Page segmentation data
--- START ---

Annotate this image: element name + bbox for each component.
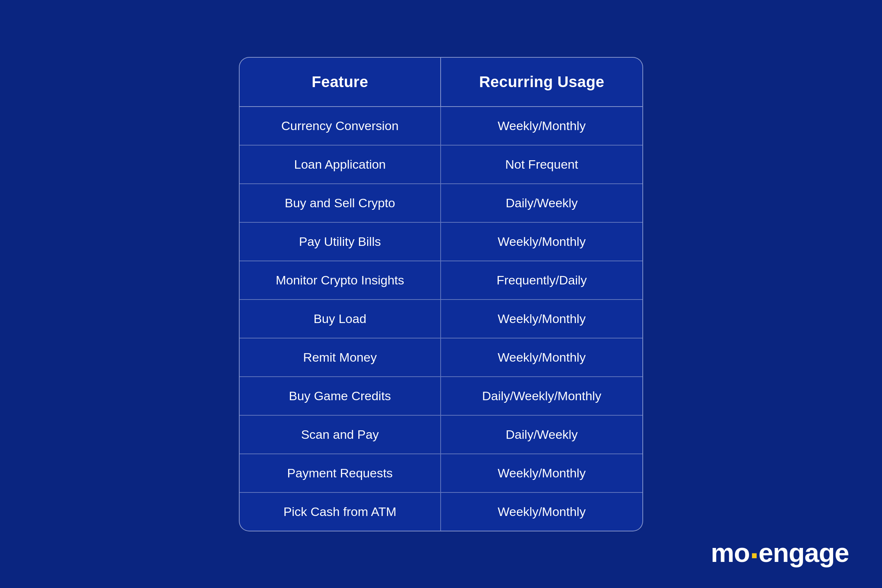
usage-cell: Not Frequent <box>441 146 642 183</box>
feature-cell: Currency Conversion <box>240 107 441 145</box>
usage-cell: Frequently/Daily <box>441 261 642 299</box>
table-row: Currency ConversionWeekly/Monthly <box>240 107 642 146</box>
logo-text: mo·engage <box>711 538 849 567</box>
feature-cell: Pay Utility Bills <box>240 223 441 261</box>
usage-cell: Daily/Weekly/Monthly <box>441 377 642 415</box>
feature-cell: Remit Money <box>240 339 441 376</box>
table-row: Buy LoadWeekly/Monthly <box>240 300 642 339</box>
header-recurring-usage: Recurring Usage <box>441 58 642 106</box>
table-row: Pay Utility BillsWeekly/Monthly <box>240 223 642 261</box>
feature-cell: Scan and Pay <box>240 416 441 453</box>
usage-cell: Daily/Weekly <box>441 416 642 453</box>
table-row: Remit MoneyWeekly/Monthly <box>240 339 642 377</box>
feature-cell: Pick Cash from ATM <box>240 493 441 531</box>
usage-cell: Weekly/Monthly <box>441 107 642 145</box>
feature-cell: Payment Requests <box>240 454 441 492</box>
table-row: Pick Cash from ATMWeekly/Monthly <box>240 493 642 531</box>
logo-area: mo·engage <box>711 538 849 568</box>
table-body: Currency ConversionWeekly/MonthlyLoan Ap… <box>240 107 642 531</box>
table-row: Scan and PayDaily/Weekly <box>240 416 642 454</box>
feature-cell: Buy and Sell Crypto <box>240 184 441 222</box>
feature-cell: Buy Load <box>240 300 441 338</box>
table-header: Feature Recurring Usage <box>240 58 642 107</box>
table-row: Payment RequestsWeekly/Monthly <box>240 454 642 493</box>
usage-cell: Weekly/Monthly <box>441 300 642 338</box>
table-row: Loan ApplicationNot Frequent <box>240 146 642 184</box>
feature-cell: Monitor Crypto Insights <box>240 261 441 299</box>
usage-cell: Weekly/Monthly <box>441 339 642 376</box>
feature-cell: Loan Application <box>240 146 441 183</box>
header-feature: Feature <box>240 58 441 106</box>
usage-cell: Weekly/Monthly <box>441 454 642 492</box>
table-row: Buy Game CreditsDaily/Weekly/Monthly <box>240 377 642 416</box>
table-row: Buy and Sell CryptoDaily/Weekly <box>240 184 642 223</box>
feature-cell: Buy Game Credits <box>240 377 441 415</box>
table-row: Monitor Crypto InsightsFrequently/Daily <box>240 261 642 300</box>
usage-cell: Weekly/Monthly <box>441 493 642 531</box>
usage-cell: Daily/Weekly <box>441 184 642 222</box>
usage-cell: Weekly/Monthly <box>441 223 642 261</box>
main-table: Feature Recurring Usage Currency Convers… <box>239 57 643 531</box>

--- END ---

EXERCISE | Find the lines above that contain the word "logo" and copy each one.

RESPONSE TO THIS EXERCISE |
logo-text: mo·engage <box>711 538 849 567</box>
logo-area: mo·engage <box>711 538 849 568</box>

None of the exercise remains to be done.